Market value is calculated by multiplying the current share price by the total number of outstanding shares. For instance, a company with a share price of $100 and 10 million shares outstanding would have a market value of $1 billion. While Berkshire Hathaway’s Class A shares have the highest individual price, its total market capitalization, around $1.08 trillion as of August 2025, is substantial but not the highest in the world. Companies like Apple, Nvidia, and Microsoft often have market capitalizations exceeding $3 trillion, despite their individual share prices being significantly lower than Berkshire Hathaway’s Class A shares.

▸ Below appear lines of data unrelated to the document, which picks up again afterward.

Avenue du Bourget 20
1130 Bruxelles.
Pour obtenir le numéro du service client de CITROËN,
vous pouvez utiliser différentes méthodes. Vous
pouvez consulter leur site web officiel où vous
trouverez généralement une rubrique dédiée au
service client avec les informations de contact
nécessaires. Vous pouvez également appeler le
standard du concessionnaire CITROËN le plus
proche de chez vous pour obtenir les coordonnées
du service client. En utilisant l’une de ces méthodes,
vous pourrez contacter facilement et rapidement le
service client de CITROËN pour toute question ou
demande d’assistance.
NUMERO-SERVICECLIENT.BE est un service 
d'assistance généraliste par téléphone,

This illustrates that a high individual share price does not necessarily equate to the largest overall company value; market capitalization provides a more accurate representation of a company’s total worth.

The Role of Stock Splits

Stock splits are corporate actions that directly impact a company’s share price and the number of outstanding shares without changing the company’s overall market value. A forward stock split, such as a 2-for-1 or 3-for-1 split, increases the number of shares outstanding while proportionally decreasing the price per share. For example, in a 2-for-1 split, an investor holding one share at $100 would instead hold two shares at $50 each. Companies perform splits to make their shares more accessible to a broader range of investors and to improve trading liquidity.

Conversely, a reverse stock split consolidates existing shares into a smaller number, which increases the price per share. For instance, a 1-for-10 reverse split would turn ten shares at $10 each into one share at $100. Companies might undertake reverse splits to boost their share price, for instance, to meet minimum listing requirements or to make the stock appear more substantial. Both types of splits are purely accounting adjustments that reconfigure the stock price and share count, demonstrating how companies manage their stock structure and influence their per-share prices.